I thought I’d be a bit of a mess in the weeks after giving birth, hormones flying all over the place and grief rearing its ugly head with a vengeance, but to my surprise, I just got through it. I think I just battened down the hatches and got on with it (sound familiar?), because, quite frankly, what else can you do? Falling apart wasn’t an option.

So here I am, two-and-a-half years later and I think the magnitude of losing mum, having a baby and all of the milestones in-between are starting to sink in. My sense of loss and missing is more acute now than it was in those early days. My heart aches when I think of how much I want to tell her, to share with her and how desperately I wish she could meet her new grandson. I hate the fact that I can’t just pick up the phone and talk to her and ask for advice. I hate the fact that my sons won’t know how wonderful their nana was. And I hate the fact that I can never fully enjoy my own Mother’s Day with the boys, because it’s always tinged with sadness.

Suzanne and her Mum, approx. 2008

Suzanne and her Mum, approx. 2008

Of course there are so many thing that I’m grateful for too; that I got to have her as my mother for 32 years, that she taught me to be the person I am today, that she loved me unconditionally and I grew up knowing I was truly cherished and that I belonged. Something that I will make sure my sons know as they grow up too.

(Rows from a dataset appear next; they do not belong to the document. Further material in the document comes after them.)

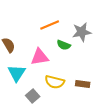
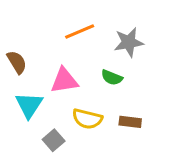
green semicircle: (64, 45) -> (112, 77), moved

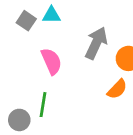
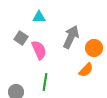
gray square: (26, 21) -> (21, 38), moved
green line: (43, 105) -> (45, 82), moved

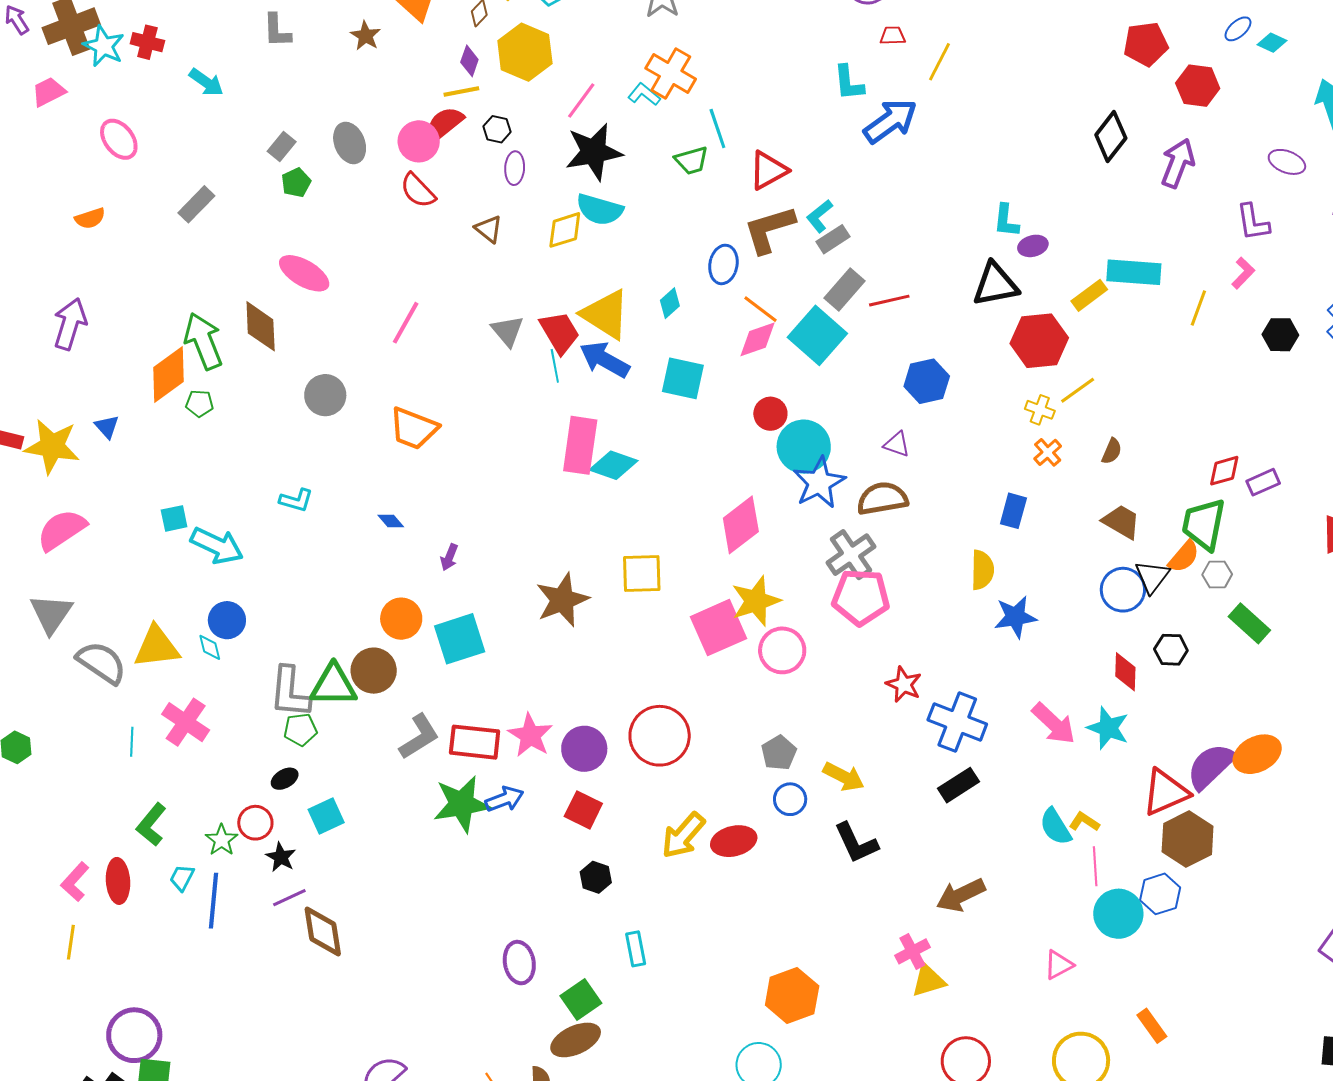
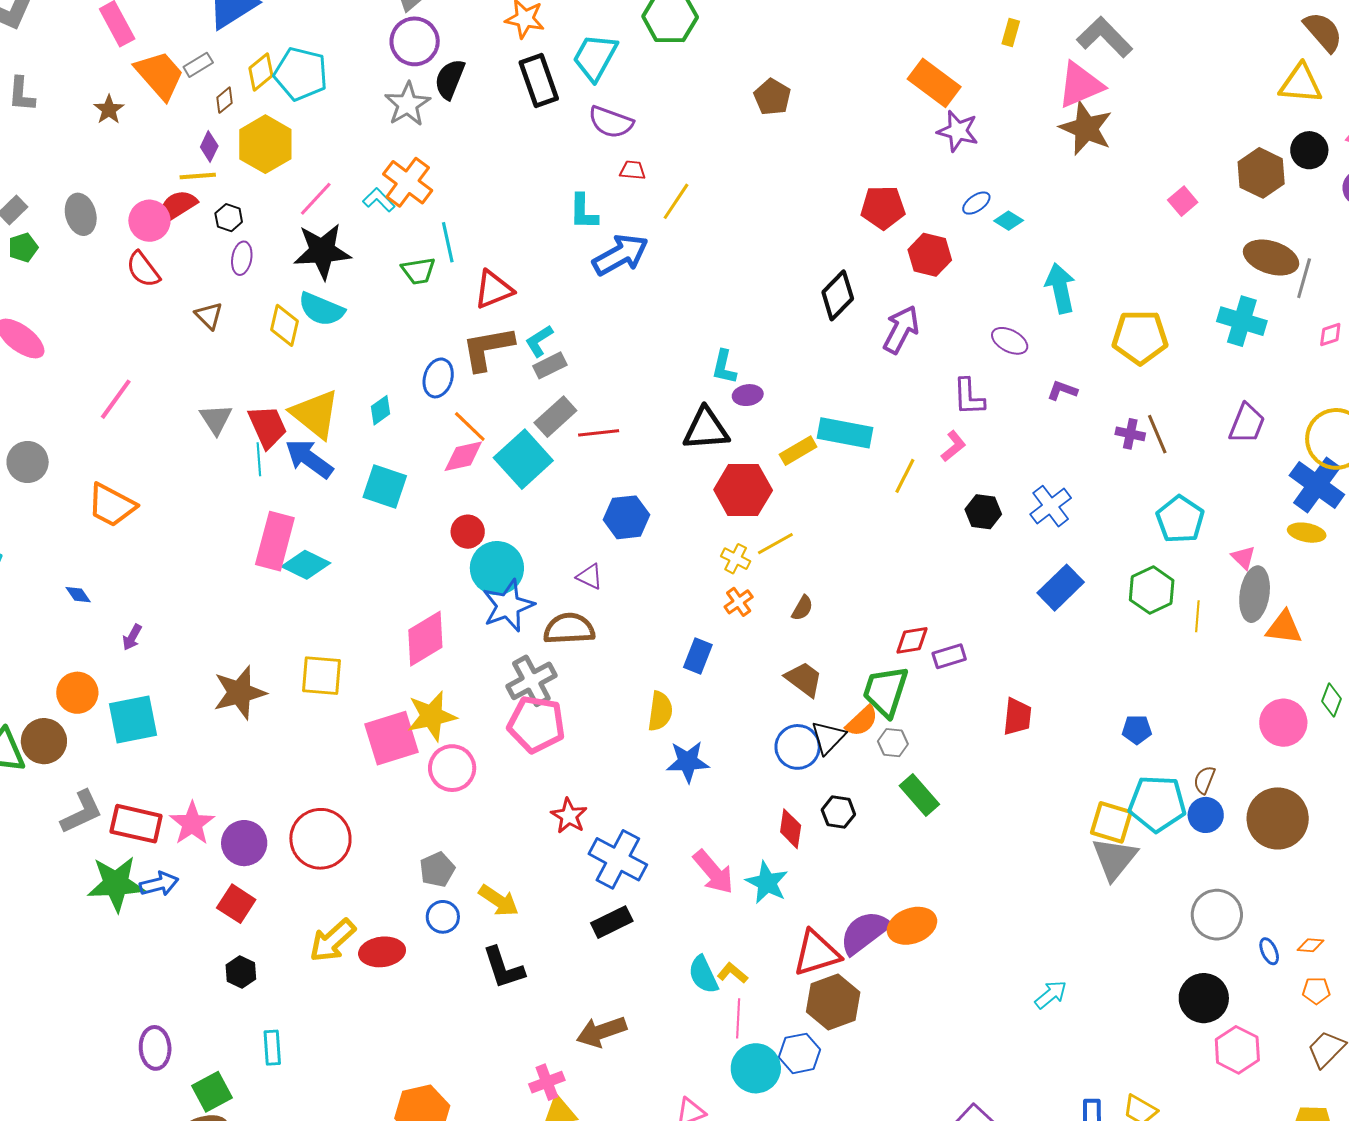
yellow diamond: (565, 230) -> (285, 325), turned -66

I don’t know if these things get easier, all I do know is that you have to slowly come to terms with living a new kind of normal. Things will never be the same without her in my life, but I have to believe she’s still here, watching over me and making sure everything will be alright. Grief is a strange beast, and often it will creep up and overwhelm you in the blink of an eye. Allowing yourself time to feel the pain and process your loss is important – and I’m only fully realising the extent of this two-and-a-half years on.

I wasn’t even sure whether or not to write this post initially, but I’m glad I did. I guess the point of it is to mark the fact that she lived and died – to talk about her out loud and remember that I still have a mother, she’s just not here right now.